[[ Dataset excerpts open ]]

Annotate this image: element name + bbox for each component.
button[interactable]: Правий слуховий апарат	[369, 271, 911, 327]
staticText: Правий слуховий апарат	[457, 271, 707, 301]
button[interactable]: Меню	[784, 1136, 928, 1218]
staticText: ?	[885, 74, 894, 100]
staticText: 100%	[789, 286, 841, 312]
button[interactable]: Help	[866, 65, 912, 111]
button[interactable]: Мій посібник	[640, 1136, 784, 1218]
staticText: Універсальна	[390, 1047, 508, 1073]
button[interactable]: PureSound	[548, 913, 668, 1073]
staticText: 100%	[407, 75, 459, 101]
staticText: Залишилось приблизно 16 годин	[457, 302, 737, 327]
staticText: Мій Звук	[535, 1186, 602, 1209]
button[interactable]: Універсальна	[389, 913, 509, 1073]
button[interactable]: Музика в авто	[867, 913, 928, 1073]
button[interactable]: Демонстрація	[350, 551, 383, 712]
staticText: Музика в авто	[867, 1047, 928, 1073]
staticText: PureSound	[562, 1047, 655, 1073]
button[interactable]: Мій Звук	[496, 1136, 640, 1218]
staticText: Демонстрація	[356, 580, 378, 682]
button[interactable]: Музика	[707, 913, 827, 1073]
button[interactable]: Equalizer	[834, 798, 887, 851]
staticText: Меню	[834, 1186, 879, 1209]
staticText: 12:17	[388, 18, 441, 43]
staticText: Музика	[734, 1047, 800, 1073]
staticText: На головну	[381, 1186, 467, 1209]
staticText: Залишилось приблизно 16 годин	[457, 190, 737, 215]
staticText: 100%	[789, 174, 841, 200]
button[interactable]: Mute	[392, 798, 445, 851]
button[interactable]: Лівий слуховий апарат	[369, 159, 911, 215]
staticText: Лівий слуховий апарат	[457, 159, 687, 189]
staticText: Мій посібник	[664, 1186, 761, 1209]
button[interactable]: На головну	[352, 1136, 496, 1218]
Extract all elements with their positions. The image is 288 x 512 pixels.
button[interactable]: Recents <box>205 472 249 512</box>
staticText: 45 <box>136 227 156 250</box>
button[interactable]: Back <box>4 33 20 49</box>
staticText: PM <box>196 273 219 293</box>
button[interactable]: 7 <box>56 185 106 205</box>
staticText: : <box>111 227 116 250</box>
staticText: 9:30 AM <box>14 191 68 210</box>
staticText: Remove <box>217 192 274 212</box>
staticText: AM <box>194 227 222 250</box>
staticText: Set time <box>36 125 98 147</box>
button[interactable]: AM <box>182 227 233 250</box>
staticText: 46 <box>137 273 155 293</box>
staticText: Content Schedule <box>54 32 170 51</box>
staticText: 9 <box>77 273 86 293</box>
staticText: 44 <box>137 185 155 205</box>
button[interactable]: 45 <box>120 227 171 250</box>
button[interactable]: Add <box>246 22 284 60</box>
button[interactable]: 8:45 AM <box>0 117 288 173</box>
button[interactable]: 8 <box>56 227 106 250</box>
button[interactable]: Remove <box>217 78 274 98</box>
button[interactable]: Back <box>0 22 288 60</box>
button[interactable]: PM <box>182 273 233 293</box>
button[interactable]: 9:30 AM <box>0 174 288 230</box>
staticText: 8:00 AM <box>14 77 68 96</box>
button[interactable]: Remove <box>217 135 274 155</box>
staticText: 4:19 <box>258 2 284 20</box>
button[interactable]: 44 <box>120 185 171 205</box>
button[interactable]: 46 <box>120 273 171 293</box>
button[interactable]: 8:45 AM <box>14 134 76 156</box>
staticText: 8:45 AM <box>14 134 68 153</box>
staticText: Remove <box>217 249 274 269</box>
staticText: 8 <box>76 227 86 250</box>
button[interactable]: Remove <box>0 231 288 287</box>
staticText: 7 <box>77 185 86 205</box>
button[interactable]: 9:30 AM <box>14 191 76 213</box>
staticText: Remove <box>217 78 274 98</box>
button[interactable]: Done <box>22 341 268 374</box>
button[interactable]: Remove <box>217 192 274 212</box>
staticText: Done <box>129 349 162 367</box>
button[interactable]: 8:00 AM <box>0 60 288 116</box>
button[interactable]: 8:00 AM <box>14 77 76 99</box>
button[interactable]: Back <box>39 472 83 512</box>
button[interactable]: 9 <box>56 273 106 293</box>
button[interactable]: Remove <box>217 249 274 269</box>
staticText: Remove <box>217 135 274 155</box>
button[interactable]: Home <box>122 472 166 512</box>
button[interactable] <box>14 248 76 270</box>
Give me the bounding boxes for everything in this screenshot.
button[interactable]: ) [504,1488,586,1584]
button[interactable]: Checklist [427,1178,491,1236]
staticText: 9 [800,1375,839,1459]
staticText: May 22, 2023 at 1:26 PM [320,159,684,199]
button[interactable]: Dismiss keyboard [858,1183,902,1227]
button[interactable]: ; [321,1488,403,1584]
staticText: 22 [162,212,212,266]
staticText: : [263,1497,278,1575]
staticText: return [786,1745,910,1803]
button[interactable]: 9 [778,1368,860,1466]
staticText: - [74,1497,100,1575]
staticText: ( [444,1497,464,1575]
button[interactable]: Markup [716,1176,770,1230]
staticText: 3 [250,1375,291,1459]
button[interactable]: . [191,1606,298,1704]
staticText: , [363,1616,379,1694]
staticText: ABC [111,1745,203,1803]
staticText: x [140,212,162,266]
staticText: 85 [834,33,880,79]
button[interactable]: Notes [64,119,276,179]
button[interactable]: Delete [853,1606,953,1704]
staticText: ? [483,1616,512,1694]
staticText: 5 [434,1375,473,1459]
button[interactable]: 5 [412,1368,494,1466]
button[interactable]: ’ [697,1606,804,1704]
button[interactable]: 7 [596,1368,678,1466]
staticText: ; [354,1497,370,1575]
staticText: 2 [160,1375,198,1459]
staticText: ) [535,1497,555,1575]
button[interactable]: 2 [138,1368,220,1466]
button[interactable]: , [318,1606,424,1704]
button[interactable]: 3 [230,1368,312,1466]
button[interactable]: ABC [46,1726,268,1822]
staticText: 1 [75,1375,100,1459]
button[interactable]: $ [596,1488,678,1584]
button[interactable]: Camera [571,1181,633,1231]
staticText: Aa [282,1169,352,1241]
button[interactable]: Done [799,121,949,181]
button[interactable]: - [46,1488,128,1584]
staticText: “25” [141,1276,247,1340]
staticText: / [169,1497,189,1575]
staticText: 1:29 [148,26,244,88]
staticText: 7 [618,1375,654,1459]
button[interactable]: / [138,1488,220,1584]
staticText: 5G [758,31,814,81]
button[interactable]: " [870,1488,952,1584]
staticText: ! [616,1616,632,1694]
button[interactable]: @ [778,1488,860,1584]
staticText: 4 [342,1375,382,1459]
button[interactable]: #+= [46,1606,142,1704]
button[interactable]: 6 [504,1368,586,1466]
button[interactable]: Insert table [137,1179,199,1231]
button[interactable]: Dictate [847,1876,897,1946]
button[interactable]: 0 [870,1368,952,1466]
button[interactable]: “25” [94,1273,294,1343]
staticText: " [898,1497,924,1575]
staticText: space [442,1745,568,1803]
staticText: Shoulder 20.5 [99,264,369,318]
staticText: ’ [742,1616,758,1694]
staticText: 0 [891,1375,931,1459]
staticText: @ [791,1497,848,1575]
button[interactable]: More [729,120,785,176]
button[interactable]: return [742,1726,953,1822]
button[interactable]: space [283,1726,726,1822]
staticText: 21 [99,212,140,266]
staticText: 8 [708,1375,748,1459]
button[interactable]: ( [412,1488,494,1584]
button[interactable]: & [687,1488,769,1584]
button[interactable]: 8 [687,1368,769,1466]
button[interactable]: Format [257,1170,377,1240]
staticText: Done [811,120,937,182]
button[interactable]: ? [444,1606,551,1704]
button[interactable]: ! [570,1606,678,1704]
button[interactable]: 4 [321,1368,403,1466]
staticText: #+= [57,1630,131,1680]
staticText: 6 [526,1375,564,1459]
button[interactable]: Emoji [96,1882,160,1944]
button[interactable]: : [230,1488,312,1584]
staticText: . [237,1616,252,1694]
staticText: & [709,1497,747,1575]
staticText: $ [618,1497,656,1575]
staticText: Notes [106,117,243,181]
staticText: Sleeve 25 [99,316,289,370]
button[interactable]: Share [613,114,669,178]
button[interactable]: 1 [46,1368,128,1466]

[[ Dataset excerpts closed ]]

What you have to do:
Whichever lines of the material hold the word "image", find and copy them.

Response to the exercise:
Annotate this image: element name + bbox for each component.
Extract all elements with their positions. The image is 288 x 512 pixels.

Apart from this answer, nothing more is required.